O governo brasileiro vinha recebendo críticas pelo papel coadjuvante na libertação de Ingrid. Até mesmo nos discursos dos chefes de Estado envolvidos no caso, as autoridades do Brasil não vinham sequer sendo citadas.
Na noite de quarta-feira, ao confirmar oficialmente a libertação de Ingrid, o presidente francês, Nicolas Sarkozy, agradeceu aos líderes latino-americanos que haviam contribuído para as negociações. Então, Sarkozy citou Argentina, Equador e Venezuela, além dos europeus Suíça e Espanha, sem lembrar do Brasil.
VIAGEM
Ontem, em Paris, Ingrid foi diplomática. "Eu acredito que toda a América Latina se mobilizou pela minha libertação e eu incluo nisso o presidente Lula.
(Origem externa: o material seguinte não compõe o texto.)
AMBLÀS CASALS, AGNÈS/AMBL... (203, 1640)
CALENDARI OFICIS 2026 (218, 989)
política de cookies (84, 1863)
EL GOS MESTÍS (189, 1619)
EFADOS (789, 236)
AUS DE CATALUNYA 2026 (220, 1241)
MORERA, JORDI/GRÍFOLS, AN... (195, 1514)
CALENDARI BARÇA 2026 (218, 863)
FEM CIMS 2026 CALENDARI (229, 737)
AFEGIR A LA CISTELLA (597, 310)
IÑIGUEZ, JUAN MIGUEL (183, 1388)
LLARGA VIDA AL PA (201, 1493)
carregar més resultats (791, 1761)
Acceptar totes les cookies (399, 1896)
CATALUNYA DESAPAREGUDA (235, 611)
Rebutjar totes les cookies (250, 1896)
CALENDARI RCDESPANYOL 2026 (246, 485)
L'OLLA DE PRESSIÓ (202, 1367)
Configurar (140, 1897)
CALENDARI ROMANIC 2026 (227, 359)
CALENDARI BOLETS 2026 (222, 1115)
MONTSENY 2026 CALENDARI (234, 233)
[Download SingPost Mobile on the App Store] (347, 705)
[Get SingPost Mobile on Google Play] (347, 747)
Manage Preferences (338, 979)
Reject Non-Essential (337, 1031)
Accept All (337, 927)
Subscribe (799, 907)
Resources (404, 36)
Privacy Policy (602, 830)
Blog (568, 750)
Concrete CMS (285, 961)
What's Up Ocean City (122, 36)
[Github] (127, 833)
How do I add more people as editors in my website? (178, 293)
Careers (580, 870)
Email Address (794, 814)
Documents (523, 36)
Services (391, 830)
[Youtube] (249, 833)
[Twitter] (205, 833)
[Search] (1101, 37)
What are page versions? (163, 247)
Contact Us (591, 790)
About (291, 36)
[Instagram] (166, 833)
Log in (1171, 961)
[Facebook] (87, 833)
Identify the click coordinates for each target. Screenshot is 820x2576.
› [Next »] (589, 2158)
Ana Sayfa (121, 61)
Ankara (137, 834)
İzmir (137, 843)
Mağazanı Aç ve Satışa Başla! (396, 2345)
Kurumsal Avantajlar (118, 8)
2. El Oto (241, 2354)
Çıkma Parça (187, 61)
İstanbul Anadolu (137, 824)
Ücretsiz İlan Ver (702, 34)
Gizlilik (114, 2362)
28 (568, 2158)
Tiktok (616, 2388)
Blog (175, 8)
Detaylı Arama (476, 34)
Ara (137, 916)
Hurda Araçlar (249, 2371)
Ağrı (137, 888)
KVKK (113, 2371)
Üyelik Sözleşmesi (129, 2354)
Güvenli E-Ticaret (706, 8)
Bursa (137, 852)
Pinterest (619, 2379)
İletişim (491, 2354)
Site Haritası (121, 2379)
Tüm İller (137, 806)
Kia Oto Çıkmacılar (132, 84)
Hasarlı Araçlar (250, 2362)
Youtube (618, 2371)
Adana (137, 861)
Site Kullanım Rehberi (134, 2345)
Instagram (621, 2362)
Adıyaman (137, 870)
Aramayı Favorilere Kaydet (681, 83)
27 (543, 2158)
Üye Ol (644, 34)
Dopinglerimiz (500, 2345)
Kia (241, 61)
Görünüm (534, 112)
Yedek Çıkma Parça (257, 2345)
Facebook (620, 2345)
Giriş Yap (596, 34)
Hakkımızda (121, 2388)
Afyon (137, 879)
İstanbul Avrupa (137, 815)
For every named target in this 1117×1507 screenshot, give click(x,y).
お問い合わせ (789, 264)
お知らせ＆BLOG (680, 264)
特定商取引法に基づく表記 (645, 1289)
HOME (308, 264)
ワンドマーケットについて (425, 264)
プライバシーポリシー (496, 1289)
Ele fez o necessário para que o presidente da Colômbia, Álvaro Uribe, soubesse que era possível contar com o Brasil para manter contatos com a guerrilha."
A ex-refém disse não acreditar que o incidente diplomático ocorrido em 2003, quando um avião da Força Aérea da França pousou clandestinamente em Manaus, à espera de sua suposta libertação, tenha resultado no distanciamento entre o Brasil e os governos de Colômbia e França.
"O que Dominique de Villepin (então primeiro-ministro da França) e o governo francês fizeram foi exatamente o que fez Sarkozy há alguns meses", disse Ingrid, referindo-se a uma operação de resgate autorizada pelo governo da Colômbia, em abril, que permaneceu cerca de uma semana em Bogotá. Além do Brasil, Ingrid pretende visitar também Argentina, Chile, Peru, Equador e Venezuela.